We’ve got a very special joint headline show on the 1st of December at The Shacklewell Arms.
Sunturns, the Norwegian Christmas indiepop supergroup play their first ever show outside of Oslo. They’ve played an annual show in Norway since the beginning of the 2010s, and we’re delighted to bring them to London ahead of the release of their third album of original Christmas material.
Tickets from wegottickets.com/fikarecordings and from Dice.
SUNTURNS
Sunturns was formed as a Christmas super group by members of Oslo indiepop bands Monzano, My Little Pony and Einar Stray Orchestra. Those bands aren’t around anymore, but the band members have other projects, such as Flight Mode, The Little Hands of Asphalt, Elva, Making Marks and Mildfire. Sunturns still exists, however, with the same name and the same line-up – strangely making it one of the most long-lived of the bands to come out of the Oslo indiepop-scene of the early 2000s. Since it is a Christmas band, they only play shows at a particular time of year. You guessed it: Christmas.
The name Sunturns refers to the original meaning of Christmas in the North, namely the winter solstice and the “turning” of the sun. Instead of getting shorter and shorter, the days start to get longer. Big hurray, but spring is still a long time away. The band is named after the song “The Sun Turns”, which opened the debut album Christmas I, and was originally recorded by My Little Pony. Christmas II also has a song with the phrase “sunturns” (The Axial Tilt), and on Christmas III it pops up again in the track First Winter.
Sunturns are:
Ola Innset – vocals, guitars, banjo etc. [Making Marks, Elva]

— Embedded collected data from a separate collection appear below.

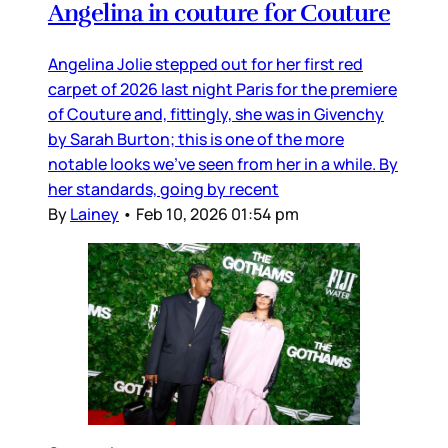
Angelina in couture for Couture
Angelina Jolie stepped out for her first red
carpet of 2026 last night Paris for the premiere
of Couture and, fittingly, she was in Givenchy
by Sarah Burton; this is one of the more
notable looks we’ve seen from her in a while. By
her standards, going by recent
By
Lainey
•
Feb 10, 2026 01:54 pm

Sjur Lyseid – vocals, guitars etc. [Flight Mode, The Little Hands of Asphalt, Monzano]
Einar Stray – vocals, keyboards, guitars etc. [Einar Stray Orchestra, Mildlife]
Eivind Almhjell – guitars, bass, etc.
Simen Herning – guitar
Jørgen Nordby – drums
NEW STARTS
New Starts are a spikey, fresh sounding band recalling the poppier ends of new wave and angular guitar rock. Their influences include The Cars, Breeders, Bay City Rollers, The Velvet Underground and ZZ Top.
Lead singer Darren Hayman has his own long career running from the late 90s with John Peel faves Hefner to his more recent thematic and historical albums dealing with the English Civil War, William Morris and forgotten rural idylls.
“I wanted a band again,” says Hayman, “and not a band that just backed me up and played my old songs. When we form our first bands in our teens we just find some friends and work through the musical differences. I usually look for players who play in a way I’m used to. This time I looked for variance and was led by people’s personality.”
Guitarist Joely Smith [of South London’s noise-pop adults and recently DIY-punks Fresh] was recommended by a mutual friend who said, ‘She makes everything better’. Hayman and Smith shared a coffee and agreed on the correct number of guitar pedals and decided to proceed without an audition.
“There is a tendency for me to make my chords too pretty. Joely cuts against that and plays in the opposite direction.” Hayman is a fan of rules and constraints and employed a new, oblique strategy on this record. “Even though I wrote all the songs, I wanted the songs to belong to everyone during arrangement. I decided that I would say ‘yes’ to every suggestion from the band, regardless of my instinct.”
This made the songs warp and bend into new shapes and ensured that the record was the product of four individuals. Bassist Giles Barrett and drummer Will Connor come from funky afro beat influenced band Tigercats. “Pretty much the only rhythm I use, left to my own devices, is the ‘road runner’ rhythm. Will takes to care to find where the drum beat can be and we always end up somewhere I didn’t expect.”